The 49 year mean velocity at 226 m for (left) friction and (right) Neptune in the vicinity of Fram Strait.

[19] The WSC supplies the Arctic Ocean with Atlantic water, forming a warm (temperature > 0°C) intermediate water. Subsurface circulation in the interior of the Arctic, such as cyclonic rim currents and flows along the Lomonosov Ridge, will redistribute warm and salty water mass from North Atlantic Ocean. Rim currents and flows along the Lomonosov Ridge are missed by the friction case but well represented in the Neptune case (Figure 2), as is consistent with HW09. The 49 year mean velocity and temperature across Fram Strait are shown in Figure 3. Stronger flows entering and exiting the Arctic are seen with Neptune as expressed in stronger horizontal shears and greater depth penetration. Warmer temperature of inflowing WSC is also obtained in Neptune case. To check the impact of differences in heat transport through Fram Strait as a deep connector between North Atlantic and Arctic, we compare the average temperature in a region with latitude greater than 80°N at depth of 650 m (Figure 4). The friction case shows a drop of average temperature of about 0.18°C from 1958 to 2006, while stronger northward currents in the Neptune case result in a relatively stable temperature at this depth over the 49 years. There is also a difference in the initial temperature (1958) that results from the 10 year spin-up.

Figure 2.

The 49 year mean pan-Arctic flows at (top) 226 m and (bottom) 650 m for (a) friction and (b) Neptune.

Figure 3.

The 49 year mean velocity and temperature at 79°N for (left) friction and (right) Neptune. Contour lines are velocities (cm s−1): solid lines are for northward velocity and dashed lines are for southward velocity. Thick solid line is the zero contour. Colored background is temperature.

Figure 4.

Time series of the annual mean temperature for the region with latitudes greater than 80°N at depth of 650 m for the friction case (dashed) and Neptune case (solid).

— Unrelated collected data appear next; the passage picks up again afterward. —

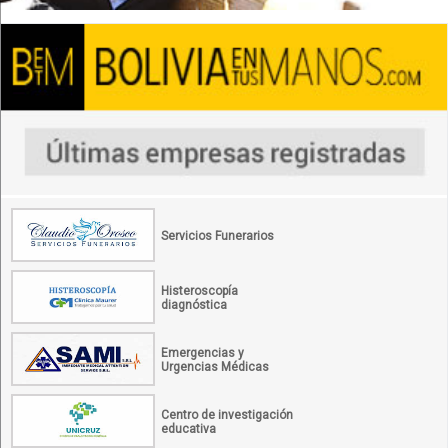
Servicios Funerarios
Histeroscopía
diagnóstica
Emergencias y
Urgencias Médicas
Centro de investigación
educativa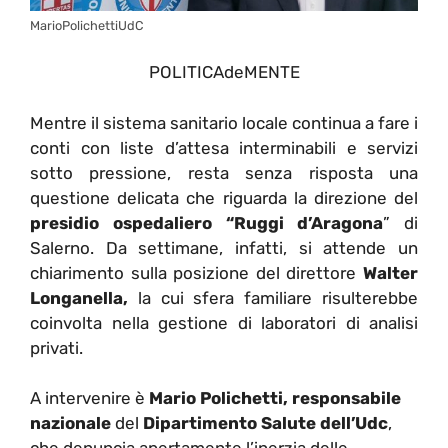
MarioPolichettiUdC
POLITICAdeMENTE
Mentre il sistema sanitario locale continua a fare i
conti con liste d’attesa interminabili e servizi
sotto pressione, resta senza risposta una
questione delicata che riguarda la direzione del
presidio ospedaliero “Ruggi d’Aragona
” di
Salerno. Da settimane, infatti, si attende un
chiarimento sulla posizione del direttore
Walter
Longanella,
la cui sfera familiare risulterebbe
coinvolta nella gestione di laboratori di analisi
privati.
A intervenire è
Mario Polichetti,
responsabile
nazionale
del
Dipartimento Salute dell’Udc
,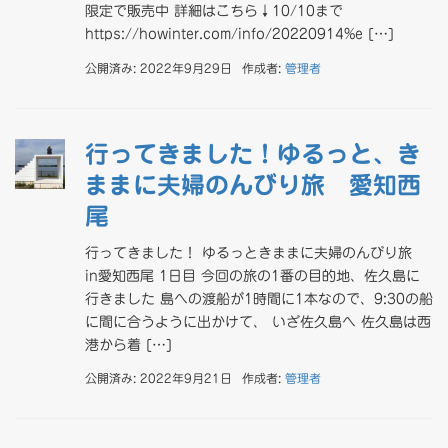
限定で販売中 詳細はこちら↓10/10まで
https://howinter.com/info/20220914%e […]
公開済み: 2022年9月29日
作成者:
管理者
行ってきました！ゆるっと、き
ままに夫婦のんびり旅 愛知西
尾
行ってきました！ ゆるっときままに夫婦のんびり旅
in愛知西尾 1日目 今回の旅の1番の目的地、佐久島に
行きました 島への渡船が1時間に1本なので、9:30の船
に間に合うように出かけて、 いざ佐久島へ 佐久島は西
港から着 […]
公開済み: 2022年9月21日
作成者:
管理者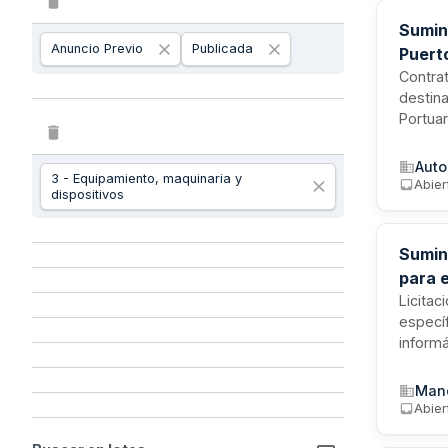
Sumini
Anuncio Previo
Publicada
Puert
Contrat
destina
Portuar
desde l
confor
Auto
3 - Equipamiento, maquinaria y
riesgos
Abier
dispositivos
Sumini
para 
de Mun
Licitac
específ
inform
convoc
financ
Manc
Andaluc
Abier
didácti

[20] To quantify the differences between the 2 cases, we use a current meter data set [Holloway 2008, 2011] to check model performances against observation. We test topostrophy, as defined in section 1.2. The region of Fram Strait defined here from 76°N to 80°N and west of 15°E includes 373 current meter sites spanning 48234 months or 402 years. Observed topostrophy is τ = 0.53. The friction case obtains τ = 0.33 while Neptune yields τ = 0.41.

[21] The relatively modest increase from τ = 0.33 to τ = 0.41 warrants a particular comment concerning the nature of entropic forcing. As described in section 1, this is a force resulting from the derivative of entropy, H, with respect to the coarsely represented flow, Y. In some regions, external forces configure Y so that some components of the derivative, ∂H/∂Y, are weak. For Neptune, this occurs when external forces already yield model u close to Neptune u*. Thus, external forces which tend to drive inflow to the Arctic on the Spitzbergen side (WSC) and outflow from the Arctic on the Greenland side (EGC) already have u close to u*. Elsewhere, external forcing may leave model u weak and ambiguous, far from u* and hence with larger components in ∂H/∂Y. We see this in Figure 4, showing pan-Arctic flow at 226 m and 650 m for friction and Neptune. While differences in the Fram Strait region are modest, differences elsewhere are larger [cf. HW09] with the Neptune cases in Figure 2b clearly reflecting cyclonic rim currents such as suggested by Rudels et al. [2004, and references therein].

[22] During the period 1997–2006 there was an intensive observational program along 79°N when S08 studied heat and volume transport, estimating 12 Sv northward and 14 Sv southward. These values are considerably larger than earlier inverse model estimates of 1.1 Sv for WSC and 6.2 Sv for the EGC [Schlichtholz and Houssais, 1999] or by Lique et al. [2009] who reported 6.5 Sv northward and 8.3 Sv southward. Fieg et al. [2010] report 3 Sv northward and 5 Sv southward in their model with a resolution of 27 km, while 10 Sv northward and 12 Sv southward in the model with a resolution of 9 km. Our coarse-resolution model with friction achieves 1.4 Sv northward and 3.7 Sv southward, while Neptune achieves 2.9 Sv northward and 4.8 Sv southward. The transports from the Neptune case are close to the transports by the 27 km resolution regional model by Fieg et al. [2010], but smaller than those in their 9 km resolution regional model and also smaller than the transports from the 1/4° resolution global model of Lique et al. [2009]. The net transport through Fram Strait from friction case is 2.3 Sv, while the Neptune case produces 1.9 Sv, which is close to 1.8 Sv reported from the two global models [Maltrud and McClean, 2005; Lique et al., 2009] in Table 2, both of which have much finer resolution than our 1° resolution. The 1.9 Sv net transport by Neptune case is also close to the value of 2 Sv reported by S08.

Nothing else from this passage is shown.